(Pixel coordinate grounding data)

+++++

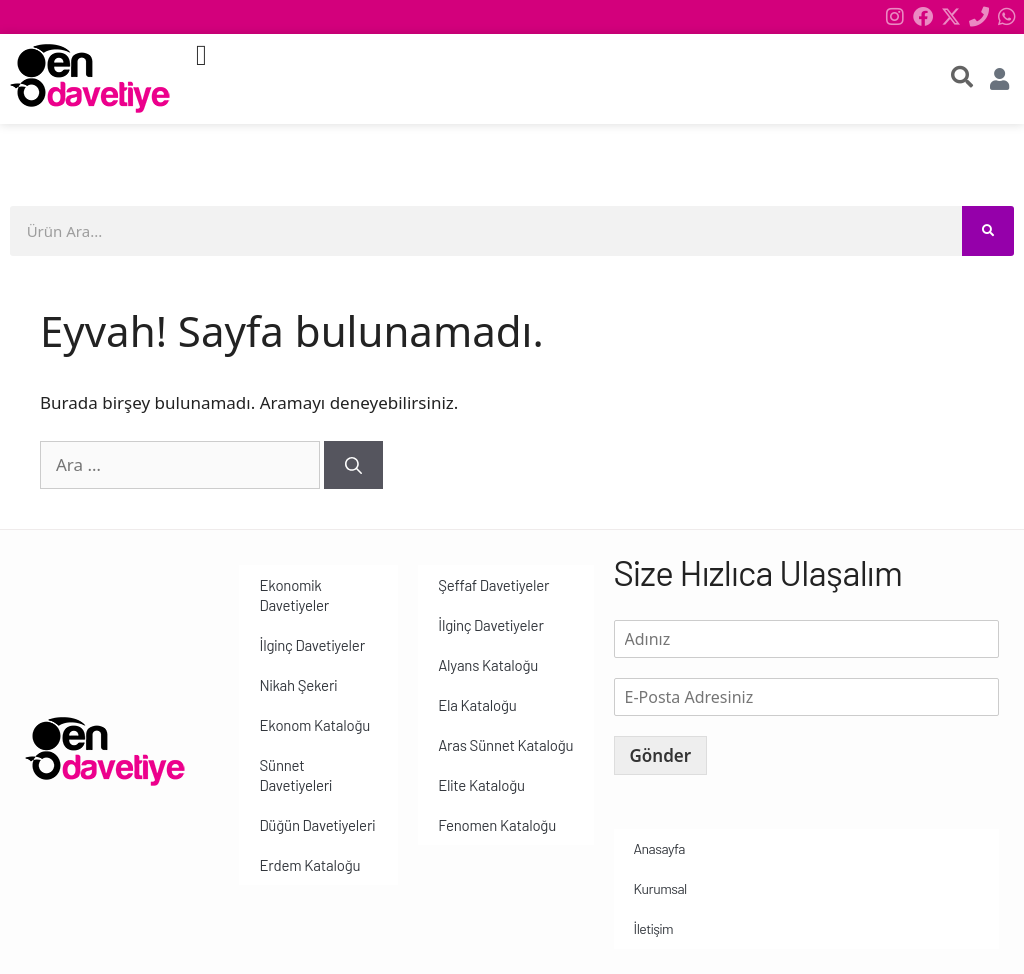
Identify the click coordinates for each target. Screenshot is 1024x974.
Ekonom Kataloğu (314, 725)
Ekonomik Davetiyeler (294, 595)
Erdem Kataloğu (309, 865)
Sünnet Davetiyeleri (295, 775)
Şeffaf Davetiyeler (493, 585)
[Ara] (353, 465)
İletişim (654, 928)
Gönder (661, 755)
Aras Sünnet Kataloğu (505, 745)
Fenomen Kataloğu (497, 825)
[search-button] (962, 77)
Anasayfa (659, 848)
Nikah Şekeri (298, 685)
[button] (201, 56)
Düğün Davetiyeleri (317, 825)
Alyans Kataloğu (488, 665)
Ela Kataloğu (477, 705)
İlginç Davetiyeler (311, 645)
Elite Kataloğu (481, 785)
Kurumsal (660, 888)
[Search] (988, 231)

+++++

▸ Exercise details
From the records above, print only the lines between the one holding "Sünnet Davetiyeleri (295, 775)" and the one holding "Ela Kataloğu (477, 705)", inclusive, exactly as they stand.

▸ Written solution
Sünnet Davetiyeleri (295, 775)
Şeffaf Davetiyeler (493, 585)
[Ara] (353, 465)
İletişim (654, 928)
Gönder (661, 755)
Aras Sünnet Kataloğu (505, 745)
Fenomen Kataloğu (497, 825)
[search-button] (962, 77)
Anasayfa (659, 848)
Nikah Şekeri (298, 685)
[button] (201, 56)
Düğün Davetiyeleri (317, 825)
Alyans Kataloğu (488, 665)
Ela Kataloğu (477, 705)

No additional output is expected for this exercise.